Собаки догнали детей, или дети догнали собак, но возле песочницы возникла куча мала. Визг. Смех. Лай. И старый кот, дремавший у горшка с настурциями, презрительно щурился, глядя на это безобразие.
– Когда меня выпустили, Эсфирка уже померла. Дочка ее – тут врать не стану – вроде ничего и не умела. Или таилась она? Нет, не знаю. Швеей работала. И на дому подрабатывала – за себя и за муженька своего бедового, он только пить был горазд. Еще та скотина. Нажрется – и ну Светку по дому гонять. Ирка ревет. Он орет. А Светка, знай, синячищи пудрой замалевывает. Я-то поглядела так с месяцок и не выдержала. Подошла к нему, схватила за грудки и тряхнула хорошенько. А силенка у меня тогда еще имелась! Я ж на зоне шпалы укладывала, железную дорогу строила… и потом тоже не белошвейкой трудилась. Ты не подумай, не собиралась я его трогать, только припугнуть думала. Ну, в память об Эсфирке – мы-то с нею дружили. Так и сказала: тронешь еще раз Светку – зашибу! И в палисаднике прикопаю.
В палисаднике, в ароматной тени чубушника, синел водосбор, раскрывались навстречу солнцу желтые календулы.

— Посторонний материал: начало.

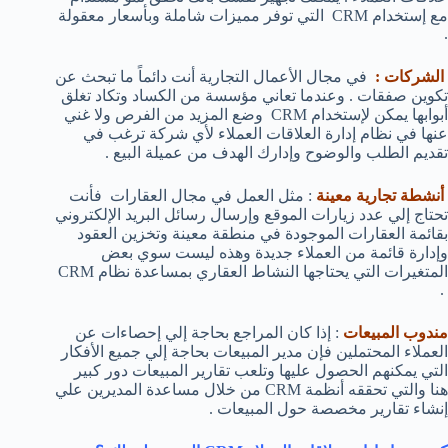
مع إستخدام CRM التي توفر مميزات شاملة وبأسعار معقولة
.
الشركات :
في مجال الأعمال التجارية أنت دائماً ما تبحث عن
تكوين صفقات . وعندما تعاني مؤسسة من الكساد وتكاد تغلق
أبوابها يمكن لإستخدام CRM وضع المزيد من الفرص ولا غني
عنها في نظام إدارة العلاقات العملاء لأي شركة ترغب في
تقديم الطلب والوضوح وإدارك الهدف من عميلة البيع .
أنشطة تجارية معينة
: مثل العمل في مجال العقارات فأنت
تحتاج إلي عدد زيارات الموقع وإرسال رسائل البريد الإلكتروني
بقائمة العقارات الموجودة في منطقة معينة وتخزين العقود
وإدارة قائمة من العملاء جديدة وهذه ليست سوي بعض
المتغيرات التي يحتاجها النشاط العقاري بمساعدة نظام CRM
.
مندوب المبيعات
: إذا كان المراجع بحاجة إلي إحصاءات عن
العملاء المحتملين فإن مدير المبيعات بحاجة إلي جميع الأفكار
التي يمكنهم الحصول عليها وتلعب تقارير المبيعات دور كبير
هنا والتي تحققه أنظمة CRM من خلال مساعدة المديرين علي
إنشاء تقارير مخصصة حول المبيعات .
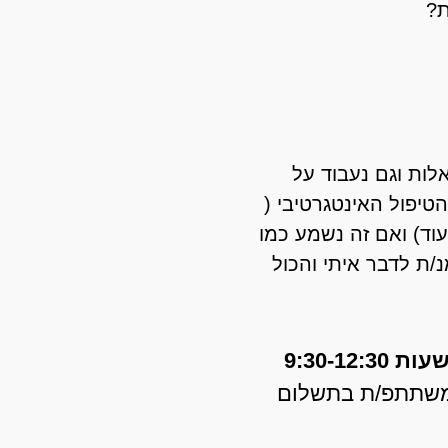
ת?
ות וגם נעבוד על
טיפול האינטגרטיבי (
טלציה מערכתית, מיינדפולנס, cbt , nlp ועוד) ואם זה נשמע כמו
נ/ת לדבר איתי והכול
למשתתפ/ת בתשלום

– Он все правильно понял. Собрал вещички и сделал ручкой – мол, до свиданья. По мне, так скатертью дорогу и ветра ему в спину. А Светка гвалт подняла. Дескать, семейного счастия ее лишили! Бегала к участковому, плакалась, да только он на мою сторону встал. Тоже из наших, из местных, и знал про ее муженька все распрекрасно, какой он есть «хороший». Так мне и сказал: не имей беспокойства, Клава. Я и не имела. Ну, да не об этом речь. Третьего дня как муж ее съехал, подошла ко мне Иринка. Сама-то махонькая еще, крохотулечка совсем была. И говорит, значит, что Фира мне кланяется – за заботу. Не поверишь, слово в слово повторяю! А она продолжает. Кланяется, мол, за свою дочь и умоляет, чтоб я о своей дочке подумала. Дескать, плохо ей одной. Ну, у меня-то прямо все внутри и оборвалось. Никто же не знал про Аньку! Никто! Я на зоне понесла от одного… не важно. Родила – и отдала. Забыла. Ну, думала так, что забыла. А после Иркиных слов прямо как пелена с глаз моих упала.

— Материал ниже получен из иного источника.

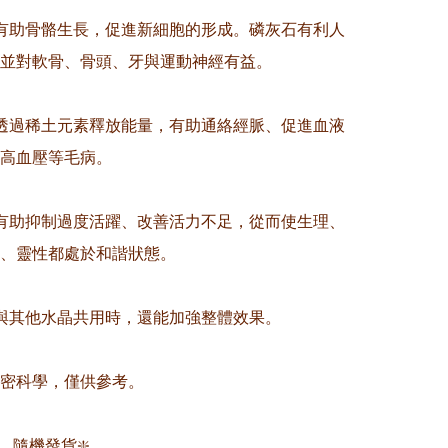
有助骨骼生長，促進新細胞的形成。磷灰石有利人
並對軟骨、骨頭、牙與運動神經有益。

透過稀土元素釋放能量，有助通絡經脈、促進血液
高血壓等毛病。

有助抑制過度活躍、改善活力不足，從而使生理、
、靈性都處於和諧狀態。

與其他水晶共用時，還能加強整體效果。

精密科學，僅供參考。

，隨機發貨❇️
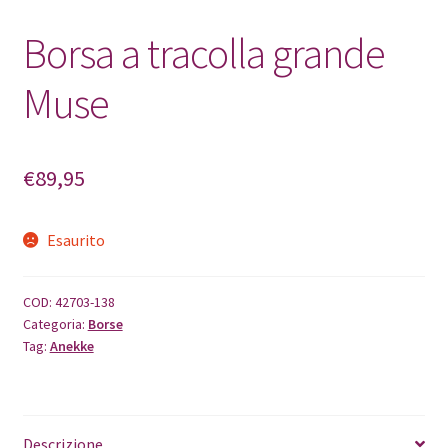
Borsa a tracolla grande
Muse
€
89,95
Esaurito
COD:
42703-138
Categoria:
Borse
Tag:
Anekke
Descrizione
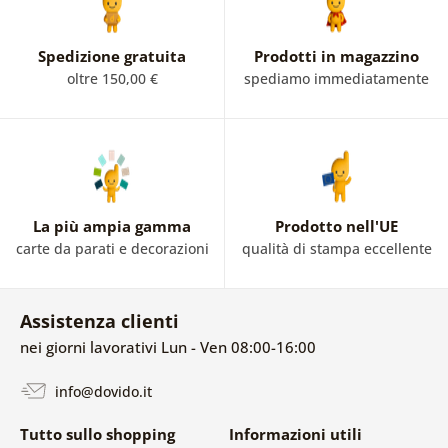
Spedizione gratuita
Prodotti in magazzino
oltre 150,00 €
spediamo immediatamente
La più ampia gamma
Prodotto nell'UE
carte da parati e decorazioni
qualità di stampa eccellente
Assistenza clienti
nei giorni lavorativi Lun - Ven 08:00-16:00
info@dovido.it
Tutto sullo shopping
Informazioni utili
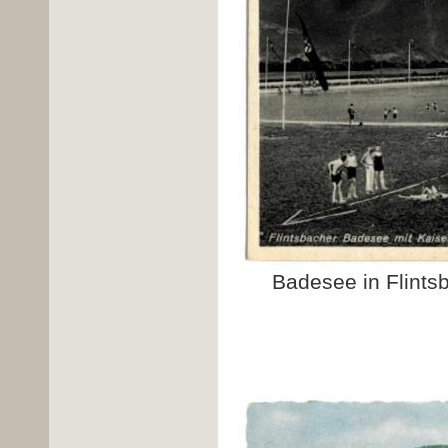
Badesee in Flints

Старуха отвернулась, и Далматов подумал, что не так уж стара она, какой выглядит. Что, верно, при иной жизни была бы эта женщина моложавой и красивой, еще не утратившей интереса к нарядам, вероятно, веселой, и хоть горячего норова, но доброй души.

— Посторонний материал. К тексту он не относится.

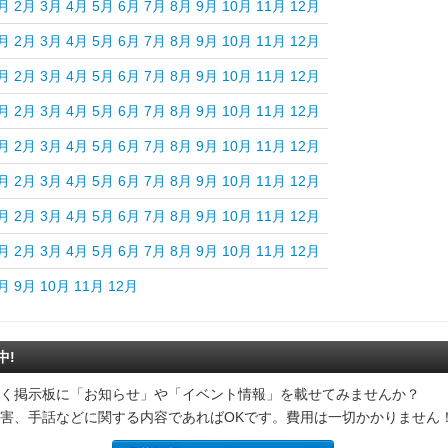
月
2月
3月
4月
5月
6月
7月
8月
9月
10月
11月
12月
月
2月
3月
4月
5月
6月
7月
8月
9月
10月
11月
12月
月
2月
3月
4月
5月
6月
7月
8月
9月
10月
11月
12月
月
2月
3月
4月
5月
6月
7月
8月
9月
10月
11月
12月
月
2月
3月
4月
5月
6月
7月
8月
9月
10月
11月
12月
月
2月
3月
4月
5月
6月
7月
8月
9月
10月
11月
12月
月
2月
3月
4月
5月
6月
7月
8月
9月
10月
11月
12月
月
2月
3月
4月
5月
6月
7月
8月
9月
10月
11月
12月
月
9月
10月
11月
12月
中!
く掲示板に「お知らせ」や「イベント情報」を載せてみませんか？
害、手話などに関する内容であればOKです。費用は一切かかりません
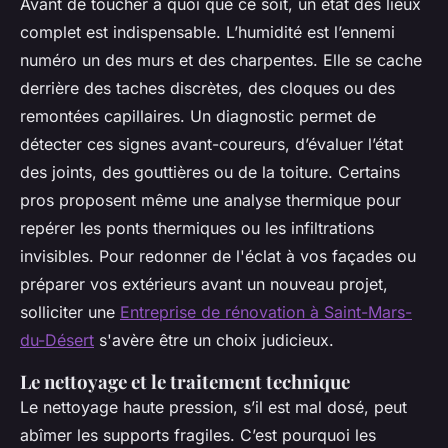
Avant de toucher à quoi que ce soit, un état des lieux
complet est indispensable. L’humidité est l’ennemi
numéro un des murs et des charpentes. Elle se cache
derrière des taches discrètes, des cloques ou des
remontées capillaires. Un diagnostic permet de
détecter ces signes avant-coureurs, d’évaluer l’état
des joints, des gouttières ou de la toiture. Certains
pros proposent même une analyse thermique pour
repérer les ponts thermiques ou les infiltrations
invisibles. Pour redonner de l'éclat à vos façades ou
préparer vos extérieurs avant un nouveau projet,
solliciter une
Entreprise de rénovation à Saint-Mars-
du-Désert
s'avère être un choix judicieux.
Le nettoyage et le traitement technique
Le nettoyage haute pression, s’il est mal dosé, peut
abîmer les supports fragiles. C’est pourquoi les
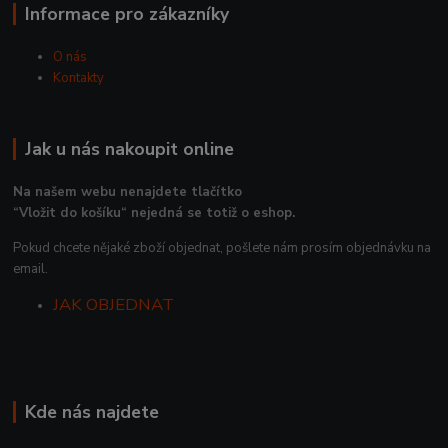
Informace pro zákazníky
O nás
Kontakty
Jak u nás nakoupit online
Na našem webu nenajdete tlačítko
“Vložit do košíku“ nejedná se totiž o eshop.
Pokud chcete nějaké zboží objednat, pošlete nám prosím objednávku na
email.
JAK OBJEDNAT
Kde nás najdete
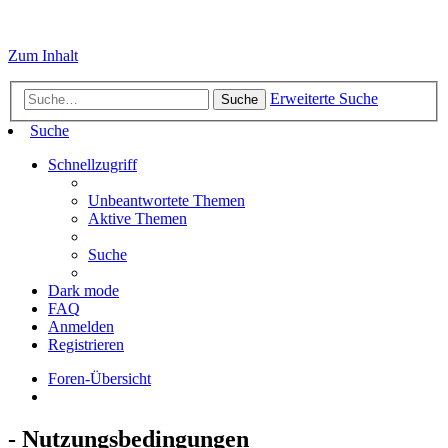
Zum Inhalt
Erweiterte Suche
Suche
Suche
Schnellzugriff
Unbeantwortete Themen
Aktive Themen
Suche
Dark mode
FAQ
Anmelden
Registrieren
Foren-Übersicht
- Nutzungsbedingungen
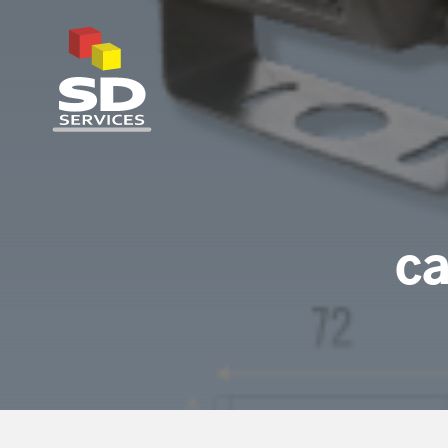
SD Services
ca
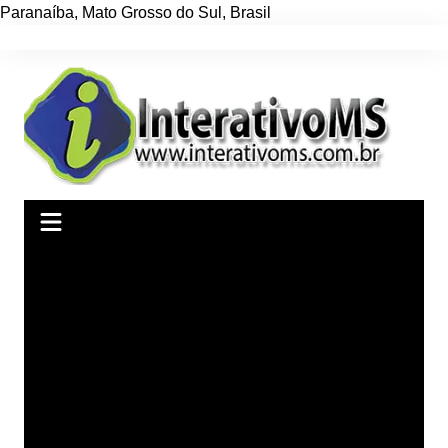
Paranaíba
,
Mato Grosso do Sul
,
Brasil
Ir
para
o
conteúdo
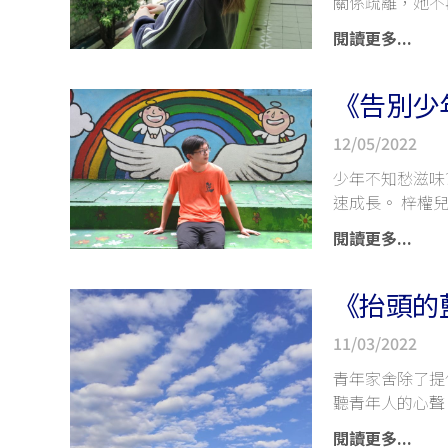
關係疏離，她不
閱讀更多...
《告別少年
12/05/2022
少年不知愁滋味
速成長。 梓權
閱讀更多...
《抬頭的
11/03/2022
青年家舍除了提
聽青年人的心聲
閱讀更多...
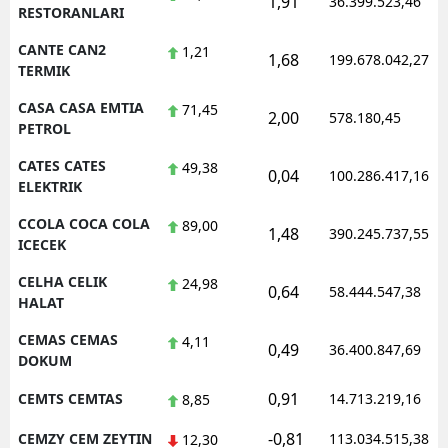
1,91
36.399.523,46
RESTORANLARI
CANTE CAN2
1,21
1,68
199.678.042,27
TERMIK
CASA CASA EMTIA
71,45
2,00
578.180,45
PETROL
CATES CATES
49,38
0,04
100.286.417,16
ELEKTRIK
CCOLA COCA COLA
89,00
1,48
390.245.737,55
ICECEK
CELHA CELIK
24,98
0,64
58.444.547,38
HALAT
CEMAS CEMAS
4,11
0,49
36.400.847,69
DOKUM
0,91
CEMTS CEMTAS
14.713.219,16
8,85
-0,81
CEMZY CEM ZEYTIN
113.034.515,38
12,30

– Я ж думала о ней. Каждый божий день думала, только мысли эти гнала прочь, подальше. Уговаривала себя, что без меня Анечке лучше. Кому нужна мать-уголовница? Три дня проплакала, а на четвертый сама пошла к Иринке, спросила, не сказала ли ей Фира, куда мне ехать. И знаешь, Иринка ответила! Не про «дорогу дальнюю», а нормально – место назвала. Велела еще – настойку купить, рябиновую. За нее-то, за бутылку, я с директором приюта – тот еще был пропойца – и сговорилась. Забрала мою девочку. Уж как я плакала, уж как тряслася, все боялась – не простит! А нет, не в меня пошла Анечка, а вот в кого – не знаю. Добрая очень. Меня вот на горбу своем тянет, бесполезную… но тебе ж неинтересно про меня слушать и про Анечку? Ты за Ириной пришел.
– За Дарьей, – уточнил Далматов. – Кузнецовой.
– Шалава. – Старуха кивнула, дескать, помнит про такую. – Ирка ее и привела сюда. Мол, тяжело ей одной жить. Мать-то ее упокоилась, вот Ирка и куковала. Ничего не скажу. Тихая была, по мне, так даже и с перебором. Рядилась в серое. Ходила на цырлах. И слова-то лишнего от нее не услышишь. Ей бы жениха искать, да кто ж на этакую мышь взглянет? А уже потом, через Анечку, я прознала, что Ирка деньгу зарабатывает. Салон открыла. Гадательный! Ну и правильно. Чего таланту зря пропадать? Пускай работает. Ну, Дарья-то следом и потянулась, только пустая она. Тьфу!
Старуха сплюнула, и плевок упал в трещину на плитке двора.
– Жили-то они тихо, не ссорились. А в мае аккурат солнышко припекать стало, вот я во двор и спускаюсь. Сижу тут, чтоб Анечке не мешать. У нее муженек молодой, дитё, куда еще и я? Тут себе сяду и сижу, за этими, вон, приглядываю.
Собаки забрались в кусты и улеглись, вывалив розовые языки. Дети возились в песочнице. Старый кот лениво обгрызал настурции, правда, листья выплевывал.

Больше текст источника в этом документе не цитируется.